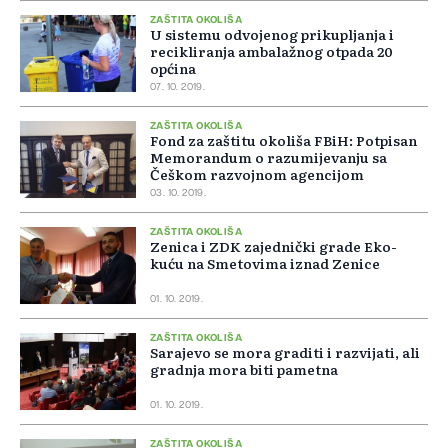
ZAŠTITA OKOLIŠA
U sistemu odvojenog prikupljanja i
recikliranja ambalažnog otpada 20
općina
07. 10. 2019.
ZAŠTITA OKOLIŠA
Fond za zaštitu okoliša FBiH: Potpisan
Memorandum o razumijevanju sa
Češkom razvojnom agencijom
03. 10. 2019.
ZAŠTITA OKOLIŠA
Zenica i ZDK zajednički grade Eko-
kuću na Smetovima iznad Zenice
01. 10. 2019.
ZAŠTITA OKOLIŠA
Sarajevo se mora graditi i razvijati, ali
gradnja mora biti pametna
01. 10. 2019.
ZAŠTITA OKOLIŠA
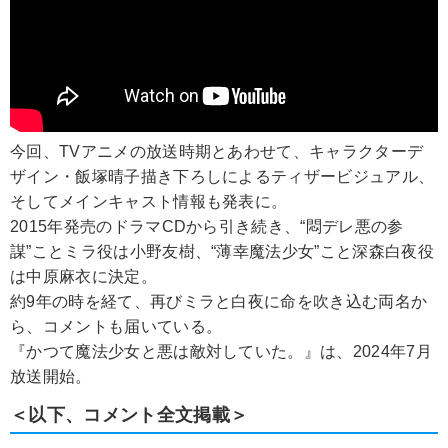
今回、TVアニメの放送時期とあわせて、キャラクターデ
ザイン・飯塚晴子描き下ろしによるティザービジュアル、
そしてメインキャスト情報も発表に。
2015年発売のドラマCDから引き続き、“悶デレ悪の参
謀”ことミラ役は小野友樹、“薄幸魔法少女”こと深森白夜役
は中原麻衣に決定。
約9年の時を経て、再びミラと白夜に命を吹き込む両名か
ら、コメントも届いている。
『かつて魔法少女と悪は敵対していた。』は、2024年7月
放送開始。
＜以下、コメント全文掲載＞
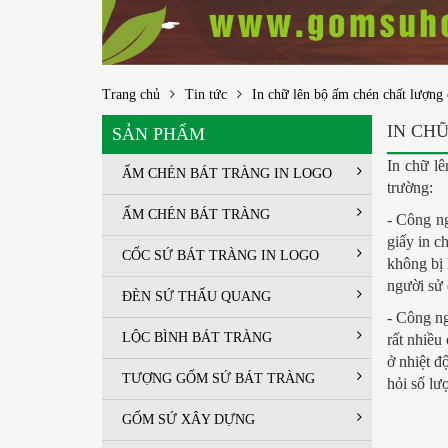
Trang chủ
Tin tức
In chữ lên bộ ấm chén chất lượng
IN CH
SẢN PHẨM
In chữ l
ẤM CHÉN BÁT TRÀNG IN LOGO
trường:
ẤM CHÉN BÁT TRÀNG
- Công ng
giấy in c
CỐC SỨ BÁT TRÀNG IN LOGO
không bị 
người sử
ĐÈN SỨ THẤU QUANG
- Công ng
LỘC BÌNH BÁT TRÀNG
rất nhiều
ở nhiệt đ
TƯỢNG GỐM SỨ BÁT TRÀNG
hỏi số lư
GỐM SỨ XÂY DỰNG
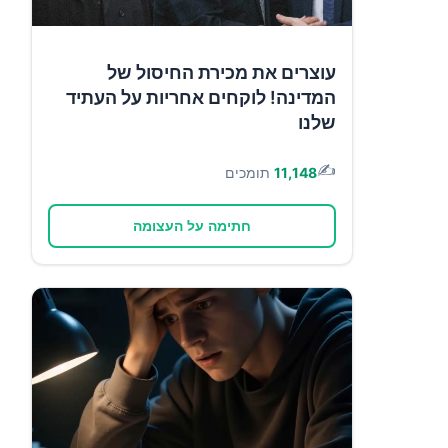
עוצרים את מכירת החיסול של
המדינה! לוקחים אחריות על העתיד
שלנו
✍️
11,148
תומכים
חתימה על העצומה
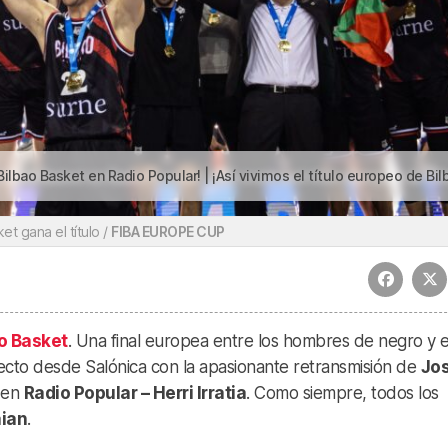
sket en Radio Popular! | ¡Así vivimos el título europeo de Bilbao Basket en Radio Popula
et gana el título /
FIBA EUROPE CUP
o Basket
. Una final europea entre los hombres de negro y e
cto desde Salónica con la apasionante retransmisión de
Jo
 en
Radio Popular – Herri Irratia
. Como siempre, todos los
aian
.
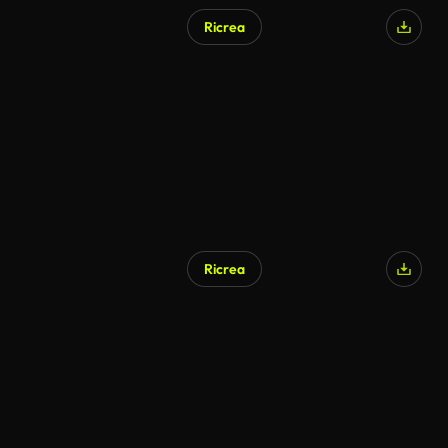
Ricrea
Ricrea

==*==

**What the task asks**
Retype the listing exactly. Skip every picture.

**Exercise answer**
ZAŠTITA OKOLIŠA
U sistemu odvojenog prikupljanja i
recikliranja ambalažnog otpada 20
općina
07. 10. 2019.
ZAŠTITA OKOLIŠA
Fond za zaštitu okoliša FBiH: Potpisan
Memorandum o razumijevanju sa
Češkom razvojnom agencijom
03. 10. 2019.
ZAŠTITA OKOLIŠA
Zenica i ZDK zajednički grade Eko-
kuću na Smetovima iznad Zenice
01. 10. 2019.
ZAŠTITA OKOLIŠA
Sarajevo se mora graditi i razvijati, ali
gradnja mora biti pametna
01. 10. 2019.
ZAŠTITA OKOLIŠA
今回、TVアニメの放送時期とあわせて、キャラクターデ
ザイン・飯塚晴子描き下ろしによるティザービジュアル、
そしてメインキャスト情報も発表に。
2015年発売のドラマCDから引き続き、“悶デレ悪の参
謀”ことミラ役は小野友樹、“薄幸魔法少女”こと深森白夜役
は中原麻衣に決定。
約9年の時を経て、再びミラと白夜に命を吹き込む両名か
ら、コメントも届いている。
『かつて魔法少女と悪は敵対していた。』は、2024年7月
放送開始。
＜以下、コメント全文掲載＞
Trang chủ
Tin tức
In chữ lên bộ ấm chén chất lượng
IN CH
SẢN PHẨM
In chữ l
ẤM CHÉN BÁT TRÀNG IN LOGO
trường:
ẤM CHÉN BÁT TRÀNG
- Công ng
giấy in c
CỐC SỨ BÁT TRÀNG IN LOGO
không bị 
người sử
ĐÈN SỨ THẤU QUANG
- Công ng
LỘC BÌNH BÁT TRÀNG
rất nhiều
ở nhiệt đ
TƯỢNG GỐM SỨ BÁT TRÀNG
hỏi số lư
GỐM SỨ XÂY DỰNG
עוצרים את מכירת החיסול של
המדינה! לוקחים אחריות על העתיד
שלנו
✍️
11,148
תומכים
חתימה על העצומה
sket en Radio Popular! | ¡Así vivimos el título europeo de Bilbao Basket en Radio Popula
et gana el título /
FIBA EUROPE CUP
o Basket
. Una final europea entre los hombres de negro y e
cto desde Salónica con la apasionante retransmisión de
Jo
 en
Radio Popular – Herri Irratia
. Como siempre, todos los
aian
.
Ricrea
Ricrea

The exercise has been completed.